There have been a lot of misconceptions and misunderstandings about commercial galleries in Korea, even today. Nearly 70 percent of the artists I presented at my gallery during the first two years had never had a solo show at a commercial gallery before. I was hoping to show them what working with a commercial gallery is like. Some got it, some didn’t. At the beginning, I had a lot of failures, but I’ve learned from that and now I’m at a stage where I have a good roster of artists who trust me, who depend on me, and vice versa. And we grow together from there.

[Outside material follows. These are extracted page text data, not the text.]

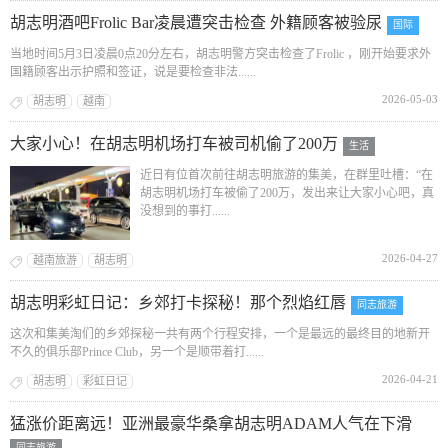
胡志明酒吧Frolic Bar凌晨遭突击检查 外籍顾客被验尿
国际
当地时间5月3日凌晨0点20分左右，胡志明警方突击检查了Frolic ，刚开始要求外
国籍顾客出示护照和签证，说是要检查非法......
2026-05-03
胡志明
越南
大家小心！在胡志明机场打车被司机偷了200万
生活
近日有位首次前往胡志明旅游的集美，在群里吐槽：“在
胡志明机场打车被偷了200万，发出来让大家小心吧，真
没想到的事打......
2026-04-27
越南旅游
胡志明
胡志明彩虹日记：乡郊打卡探秘！那个烈焰红唇
同志旅游
这次和集美淘们的乡郊探秘一共有两个行程安排，一个是最远的最终目的地新开
不久的俱乐部Prince Club，另一个是顺带着打......
2026-04-21
胡志明
彩虹日记
猛涨价距离远！亚洲最豪华桑拿胡志明ADAM人气在下滑
同志旅游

Our market peaked during the pandemic and that aligns with the global art market trend. But thanks to the phenomenon of K-culture and events like Frieze Seoul, people are very curious about Korea now. We are very flattered that we got the attention, but I think we still have a lot to work on.

First, new Seoul fairs were added to the art fair calendar this year. Is Seoul that big of a market to sustain all these fairs? The Korean market, and the economy, is a dynamic, living thing. It fluctuates all the time. Now it has obviously slowed down. I’m curious to see what happens this year, but obviously it’s not going to be the same as those peak years. I’m just really hoping that it won’t plummet because Koreans are so quick to pick things up and get cold feet at the same time.

There’s also an emergence of self-proclaimed collectors, but rather than supporting Korean artists or acting like patrons of the arts, they spend more of their budget on buying international artists, who are perceived as more valuable than Korean artists, which is not wrong. But I still don’t see a movement of art patronage in Korea. I have to reach out to people all the time—I’m still not making a profit out of my gallery business. But regardless, the scene has grown since I started, and more younger galleries are doing interesting work today. Everyone needs to think about sustainability, both the artists and my gallery.

—As told to Vivienne Chow. This article was originally published in The Asia Pivot on February 7, 2024. 

Born in 1984, Soo Choi is the founder of the Seoul gallery P21 and director of König Galerie in the city. P21, which champions the next generation of Korean artists, will open a new space in Seoul’s Itaewon district on Friday with a show of work by Jorinde Voigt and Xiyadie.